§ YOUR OBJECTIVE
Please restate exactly the lines of the data below, beginning with the line containing "Image attached. Target: right" and ending with the last line.

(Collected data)
※ ※ ※
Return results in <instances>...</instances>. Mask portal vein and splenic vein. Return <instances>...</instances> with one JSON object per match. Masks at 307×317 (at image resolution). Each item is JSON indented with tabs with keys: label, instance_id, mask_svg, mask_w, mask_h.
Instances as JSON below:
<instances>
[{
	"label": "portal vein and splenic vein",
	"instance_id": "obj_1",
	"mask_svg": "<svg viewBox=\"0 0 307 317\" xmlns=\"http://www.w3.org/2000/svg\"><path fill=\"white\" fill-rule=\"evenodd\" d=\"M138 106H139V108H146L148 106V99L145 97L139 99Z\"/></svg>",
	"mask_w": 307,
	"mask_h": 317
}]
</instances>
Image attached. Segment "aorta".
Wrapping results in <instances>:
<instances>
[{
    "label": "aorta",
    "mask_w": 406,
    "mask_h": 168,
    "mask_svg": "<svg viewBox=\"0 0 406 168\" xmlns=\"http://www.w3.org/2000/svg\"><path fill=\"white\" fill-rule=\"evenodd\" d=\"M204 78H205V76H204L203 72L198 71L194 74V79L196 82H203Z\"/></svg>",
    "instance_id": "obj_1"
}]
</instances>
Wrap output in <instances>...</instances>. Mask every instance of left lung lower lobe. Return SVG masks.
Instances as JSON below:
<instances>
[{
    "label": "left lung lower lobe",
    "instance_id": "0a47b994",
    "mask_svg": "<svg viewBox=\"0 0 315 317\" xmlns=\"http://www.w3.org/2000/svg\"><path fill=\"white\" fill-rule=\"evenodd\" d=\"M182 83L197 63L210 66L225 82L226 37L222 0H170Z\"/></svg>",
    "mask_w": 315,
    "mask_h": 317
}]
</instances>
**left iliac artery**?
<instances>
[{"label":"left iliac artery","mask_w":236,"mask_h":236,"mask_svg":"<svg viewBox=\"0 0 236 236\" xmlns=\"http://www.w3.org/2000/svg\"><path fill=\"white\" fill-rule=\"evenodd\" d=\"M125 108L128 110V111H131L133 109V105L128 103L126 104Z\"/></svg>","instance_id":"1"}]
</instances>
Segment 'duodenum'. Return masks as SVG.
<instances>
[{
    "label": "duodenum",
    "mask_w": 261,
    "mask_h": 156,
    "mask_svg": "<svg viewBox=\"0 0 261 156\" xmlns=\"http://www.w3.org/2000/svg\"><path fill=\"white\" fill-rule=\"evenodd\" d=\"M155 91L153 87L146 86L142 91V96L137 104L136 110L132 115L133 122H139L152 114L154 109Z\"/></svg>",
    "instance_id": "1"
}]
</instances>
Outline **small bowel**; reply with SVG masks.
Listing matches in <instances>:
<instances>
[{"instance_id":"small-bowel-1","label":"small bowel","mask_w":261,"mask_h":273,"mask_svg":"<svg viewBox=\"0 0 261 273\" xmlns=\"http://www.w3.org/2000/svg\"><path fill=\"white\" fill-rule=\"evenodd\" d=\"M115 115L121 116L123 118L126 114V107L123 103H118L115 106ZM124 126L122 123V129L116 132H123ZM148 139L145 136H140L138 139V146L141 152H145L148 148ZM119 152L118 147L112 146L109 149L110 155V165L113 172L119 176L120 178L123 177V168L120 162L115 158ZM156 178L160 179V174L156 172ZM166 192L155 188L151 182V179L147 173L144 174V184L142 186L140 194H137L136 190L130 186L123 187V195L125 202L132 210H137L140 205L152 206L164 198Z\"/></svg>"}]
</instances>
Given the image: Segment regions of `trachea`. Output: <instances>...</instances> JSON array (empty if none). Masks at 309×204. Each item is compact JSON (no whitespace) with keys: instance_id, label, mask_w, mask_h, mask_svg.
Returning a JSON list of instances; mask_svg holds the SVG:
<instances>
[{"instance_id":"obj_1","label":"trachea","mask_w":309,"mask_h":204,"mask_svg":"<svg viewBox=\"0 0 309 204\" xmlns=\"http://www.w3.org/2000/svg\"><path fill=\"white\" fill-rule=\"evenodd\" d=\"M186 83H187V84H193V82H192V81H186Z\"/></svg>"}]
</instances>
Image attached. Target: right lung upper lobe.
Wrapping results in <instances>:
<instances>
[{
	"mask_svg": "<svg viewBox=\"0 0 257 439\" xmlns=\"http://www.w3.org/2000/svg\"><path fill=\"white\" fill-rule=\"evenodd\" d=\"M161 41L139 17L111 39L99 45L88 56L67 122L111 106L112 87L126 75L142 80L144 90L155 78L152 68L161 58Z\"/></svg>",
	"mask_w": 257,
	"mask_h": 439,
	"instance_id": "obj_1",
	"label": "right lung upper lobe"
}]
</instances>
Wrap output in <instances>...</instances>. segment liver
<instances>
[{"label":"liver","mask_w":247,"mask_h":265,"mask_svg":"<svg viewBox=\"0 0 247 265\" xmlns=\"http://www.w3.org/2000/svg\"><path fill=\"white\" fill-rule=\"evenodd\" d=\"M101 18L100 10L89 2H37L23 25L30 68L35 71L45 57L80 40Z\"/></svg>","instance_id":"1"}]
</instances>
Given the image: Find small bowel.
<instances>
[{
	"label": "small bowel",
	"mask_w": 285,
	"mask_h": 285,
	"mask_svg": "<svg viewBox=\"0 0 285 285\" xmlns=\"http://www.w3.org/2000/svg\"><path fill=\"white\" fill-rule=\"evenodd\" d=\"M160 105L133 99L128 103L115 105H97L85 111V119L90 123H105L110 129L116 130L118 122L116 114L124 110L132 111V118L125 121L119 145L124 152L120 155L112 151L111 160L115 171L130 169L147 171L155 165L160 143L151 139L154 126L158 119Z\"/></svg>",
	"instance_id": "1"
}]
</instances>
※ ※ ※
§ TASK RESULT
Image attached. Target: right lung upper lobe.
Wrapping results in <instances>:
<instances>
[{
	"mask_svg": "<svg viewBox=\"0 0 257 439\" xmlns=\"http://www.w3.org/2000/svg\"><path fill=\"white\" fill-rule=\"evenodd\" d=\"M161 41L139 17L111 39L99 45L88 56L67 122L111 106L112 87L126 75L142 80L144 90L155 78L152 68L161 58Z\"/></svg>",
	"mask_w": 257,
	"mask_h": 439,
	"instance_id": "obj_1",
	"label": "right lung upper lobe"
}]
</instances>
Wrap output in <instances>...</instances>. segment liver
<instances>
[{"label":"liver","mask_w":247,"mask_h":265,"mask_svg":"<svg viewBox=\"0 0 247 265\" xmlns=\"http://www.w3.org/2000/svg\"><path fill=\"white\" fill-rule=\"evenodd\" d=\"M101 18L100 10L89 2H37L23 25L30 68L35 71L45 57L80 40Z\"/></svg>","instance_id":"1"}]
</instances>
Given the image: Find small bowel.
<instances>
[{
	"label": "small bowel",
	"mask_w": 285,
	"mask_h": 285,
	"mask_svg": "<svg viewBox=\"0 0 285 285\" xmlns=\"http://www.w3.org/2000/svg\"><path fill=\"white\" fill-rule=\"evenodd\" d=\"M160 105L133 99L128 103L115 105H97L85 111V119L90 123H105L110 129L116 130L118 122L116 114L124 110L132 111V118L125 121L119 145L124 152L120 155L112 151L111 160L115 171L130 169L147 171L155 165L160 143L151 139L154 126L158 119Z\"/></svg>",
	"instance_id": "1"
}]
</instances>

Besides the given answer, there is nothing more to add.